The White House (Novels of Paul de Kock Volume XII)

Copyright 1904 by G. Barrie & Sons
AN UNLOOKED-FOR INTRUDER
As Cornélie was about to draw the curtains aside, she stopped, fell back a step or two, turned pale and said: ... It seems to me that I hear someone breathing.
THE JEFFERSON PRESS BOSTON NEW YORK
Copyrighted, 1903-1904, by G. B. & Sons.
It was mid-July in the year eighteen hundred and twenty-five. The clock on the Treasury building had just struck four, and the clerks, hastily closing the drawers of their desks, replacing documents in their respective boxes and pens on their racks, lost no time in taking their hats and laying aside the work of the State, to give all their attention to private business or pleasure.

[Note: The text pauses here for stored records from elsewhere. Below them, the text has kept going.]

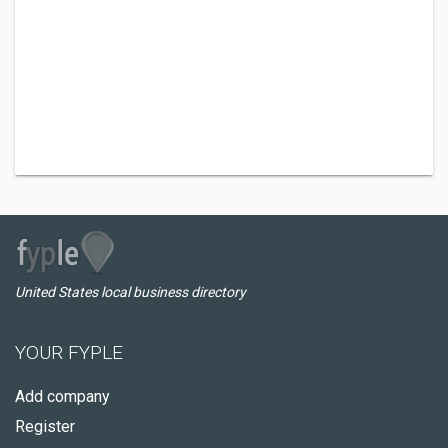
United States local business directory
YOUR FYPLE
Add company
Register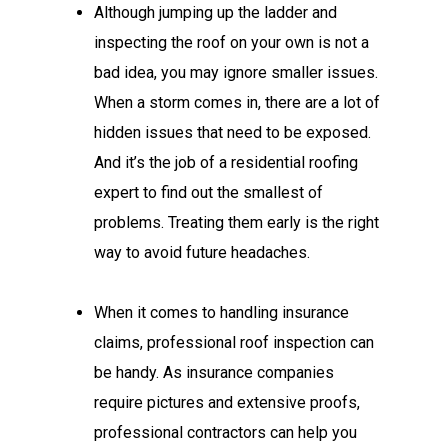
Although jumping up the ladder and
inspecting the roof on your own is not a
bad idea, you may ignore smaller issues.
When a storm comes in, there are a lot of
hidden issues that need to be exposed.
And it’s the job of a residential roofing
expert to find out the smallest of
problems. Treating them early is the right
way to avoid future headaches.
When it comes to handling insurance
claims, professional roof inspection can
be handy. As insurance companies
require pictures and extensive proofs,
professional contractors can help you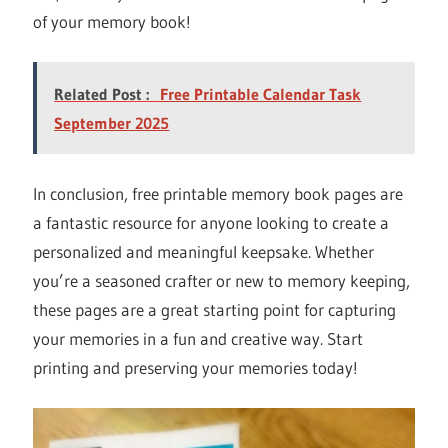
of your memory book!
Related Post :
Free Printable Calendar Task
September 2025
In conclusion, free printable memory book pages are
a fantastic resource for anyone looking to create a
personalized and meaningful keepsake. Whether
you’re a seasoned crafter or new to memory keeping,
these pages are a great starting point for capturing
your memories in a fun and creative way. Start
printing and preserving your memories today!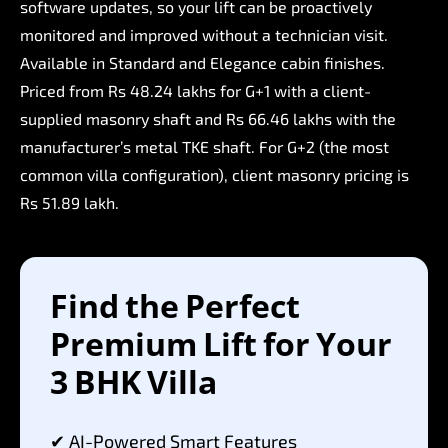
software
updates,
so
your
lift
can
be
proactively
monitored
and
improved
without
a
technician
visit.
Available
in
Standard
and
Elegance
cabin
finishes.
Priced
from
Rs
48.24
lakhs
for
G+1
with
a
client-
supplied
masonry
shaft
and
Rs
66.46
lakhs
with
the
manufacturer’s
metal
TKE
shaft.
For
G+2
(the
most
common
villa
configuration),
client
masonry
pricing
is
Rs
51.89
lakh.
Find
the
Perfect
Premium
Lift
for
Your
3
BHK
Villa
✔
AI-Powered
Smart
Features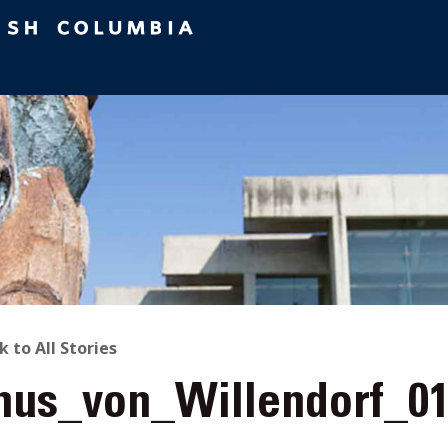
ACK
k to All Stories
nus_von_Willendorf_0
O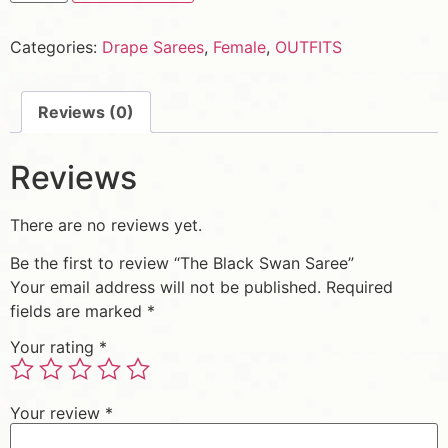
Categories:
Drape Sarees
,
Female
,
OUTFITS
Reviews (0)
Reviews
There are no reviews yet.
Be the first to review “The Black Swan Saree”
Your email address will not be published.
Required
fields are marked
*
Your rating
*
Your review
*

Amid the multitude of persons of all ages who thronged the long corridors, a gentleman of some twenty-seven or twenty-eight years, after arranging his knives, his pencils and his eraser much more methodically than young men are accustomed to do, and after carefully brushing his hat and coat, placed under his arm a large green portfolio, which at a little distance might have been mistaken for that of the head of a department, and assuming an affable, smiling expression, he joined the crowd that was hurrying toward the door, saluting to right and left those of his colleagues who, as they passed him, said:
Bonjour, Robineau!
Monsieur Robineau—we know his name now—when he was a hundred yards or more from the department, suddenly adopted an altogether different demeanor; he seemed to swell up in his coat, raised his head and ostentatiously quickened his pace; the amiable smile was replaced by a busy, preoccupied air; he held the great portfolio more closely to his side and glanced with a patronizing expression at the persons who passed him. His manner was no longer that of a simple clerk at fifteen hundred francs; it was that of a chief of bureau at least.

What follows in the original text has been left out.